On the positive side, 3W exports remain strong. More medium term, we worry
about the impact on Bajaj from a more aggressive HMSI in the domestic
market and from Hero Honda in export markets. Stock has come off but we
see Bajaj in fair valuation territory at best. Maintain U-PF.
Strong 4Q results; commendable margins
Excl one-time items, Bajaj’s 4Q net profit at Rs6.8bn grew 27% YoY and was 3%
above estimates. EBITDA margins expanded 20 bps QoQ to 20.5% (7th quarter of
~20% margins) boosted by a 50 bps QoQ fall in RM/Sales. Reported net profit
was much higher at Rs14.0bn due to a one-time gain - early payment of sales tax
deferral loan to the government. Bajaj also took a one-time impairment charge of
Rs1bn for its Indonesian subsidiary, which is still loss-making.
Volume growth and margins to moderate in FY12
With car and CV growth having already slipped sharply, we believe that 2Ws will
be the next to fall, though expect a smaller moderation here due to the lower
sensitivity of 2Ws to interest rates (just a third of 2W sales are financed).

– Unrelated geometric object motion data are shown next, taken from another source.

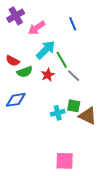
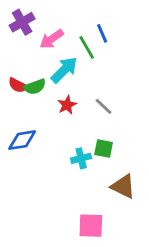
green line: (62, 60) -> (87, 47), moved
green semicircle: (25, 72) -> (35, 87), moved
brown triangle: (88, 116) -> (123, 186), moved

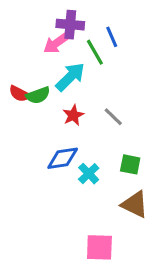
purple cross: (22, 22) -> (70, 25), moved, turned 35
blue diamond: (22, 140) -> (63, 158), moved
green square: (104, 148) -> (130, 164), moved
cyan cross: (81, 158) -> (89, 174), turned -30

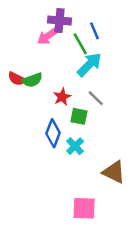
cyan arrow: (70, 77) -> (89, 65), moved
blue diamond: (63, 158) -> (53, 133), turned -60
green square: (130, 164) -> (79, 116), moved

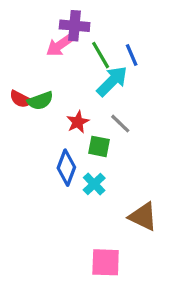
blue line: (94, 31) -> (132, 55), moved

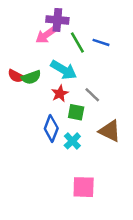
blue line: (132, 55) -> (101, 42), turned -49
cyan arrow: (112, 81) -> (64, 70), moved, turned 75
brown triangle: (143, 217) -> (110, 131), moved
pink square: (106, 262) -> (84, 187), moved

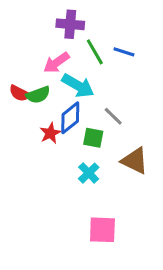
pink arrow: (46, 35) -> (56, 63), moved
red star: (60, 94) -> (50, 133), moved
blue diamond: (51, 128) -> (70, 118), moved, turned 30

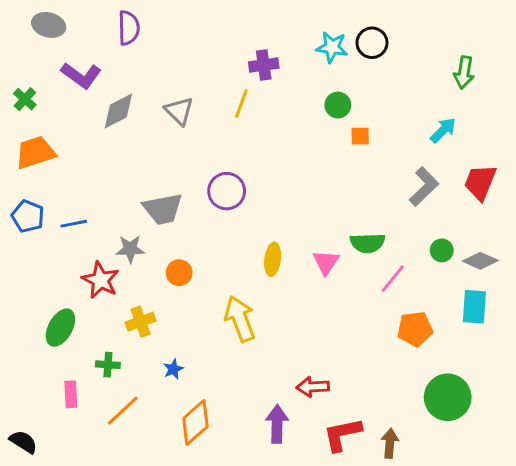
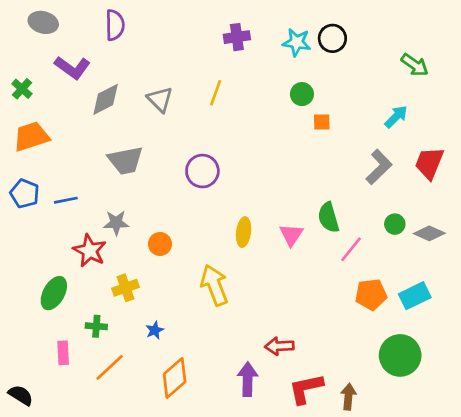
purple cross: (264, 65) -> (237, 37), moved
green arrow: (464, 72) -> (415, 65), turned -64
gray trapezoid: (163, 209) -> (125, 160), moved
green semicircle: (368, 243) -> (328, 217), turned 76
cyan rectangle: (474, 307) -> (415, 296), moved, turned 60

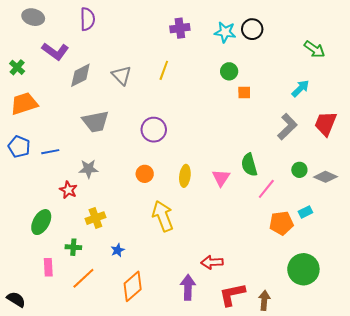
orange circle: (160, 244) -> (145, 174), moved
red star: (90, 251) -> (68, 190), size x0.7
cyan rectangle: (415, 296) -> (305, 212), moved, size x0.6

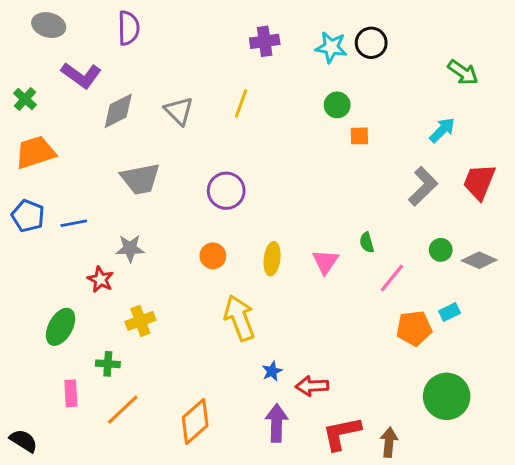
green semicircle: (249, 165) -> (367, 242), size x0.6
blue star: (118, 250) -> (272, 371), moved

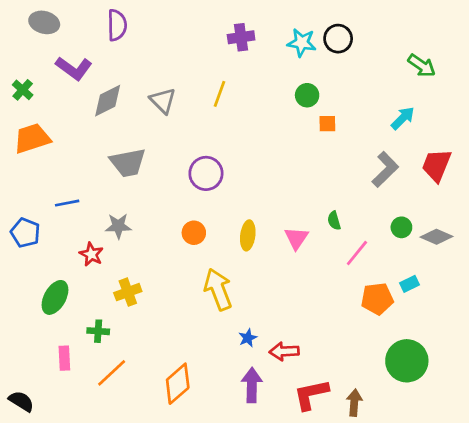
blue pentagon: (28, 216) -> (25, 233), moved

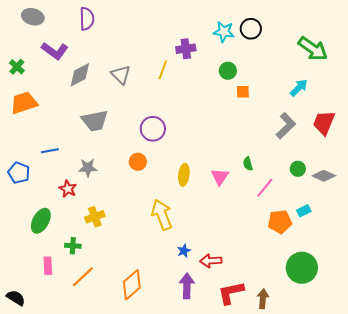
purple cross: (241, 37) -> (186, 49), moved
green arrow: (422, 66) -> (313, 49), size x1.4
orange circle: (194, 233) -> (138, 162), moved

Management said that 1QFY12 growth has been boosted by a bunched-up
marriage season and that there could be some moderation 2Q onwards. Bajaj is
still targeting an aggressive total sales of 4.55m units in FY12 (19% growth); we
estimate a lower 11% growth to 4.23mn. In addition, the full impact of higher
steel and base metal prices will be felt in 1QFY12 and the price hikes taken over
Apr-May are not sufficient to offset the same. Bajaj also said that they will have to
choose between export volumes and margins if the DEPB benefits are removed
but indicated a preference for defending the latter.
Our bigger concern is rising competition FY13 onwards; maintain U-PF
By FY13, HMSI will have more capacity, and in all likelihood, will launch several
new bikes, some of which will compete with Bajaj. Hero Honda (HH) could also
turn more aggressive as it would not want to be seen as losing market share post
the split with Honda to maintain dealer/vendor morale. Over FY13-14, HH will also
target the same export markets that Bajaj currently rules. All this adds up to a
more challenging competitive environment for Bajaj post FY12, which we believe
will and is having an impact on multiples. We fine-tune our FY12-13 EPS upwards
by 1-3% factoring in higher 3W volumes but maintain U-PF.